→ TASK INPUTS:
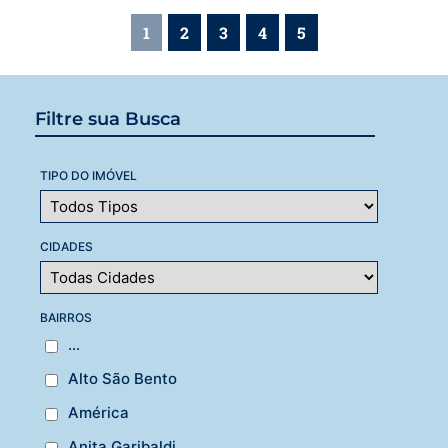
1
2
3
4
5
Filtre sua Busca
TIPO DO IMÓVEL
CIDADES
BAIRROS
...
Alto São Bento
América
Anita Garibaldi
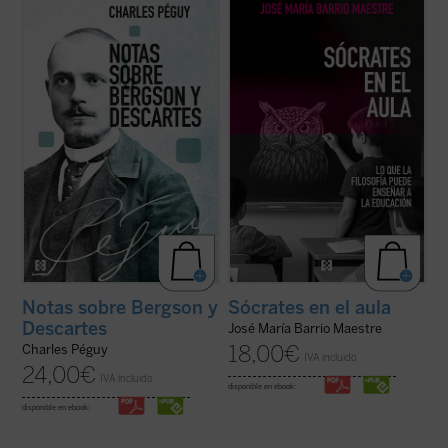
Este libro reúne los dos últimos escritos de
Frente a la tecnificación del aprendizaje y
Charles Péguy antes de su muerte trágica
los eslóganes pedagógicos, este libro
en el frente de la Primera Guerra Mundial:
reivindica el valor del asombro, la palabra y
Nota sobre Henri Bergson y la filosofía
la reflexión como motores genuinos del
bergsoniana
y
Nota conjunta sobre
saber. Una obra inspiradora que devuelve
Descartes y la filosofía ...
(ver ficha)
esperanza y sentido a la docencia: ...
(ver
ficha)
Notas sobre Bergson y
Sócrates en el aula
Descartes
José María Barrio Maestre
18,00
€
Charles Péguy
IVA incluido
24,00
€
IVA incluido
disponible en ebook:
disponible en ebook:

→ EXERCISE OBJECTIVE: Working from the entries above, filter out every line that lacks "Descartes" and copy what remains.

→ OUTPUT FOR THIS EXERCISE:
Descartes y la filosofía ...
Descartes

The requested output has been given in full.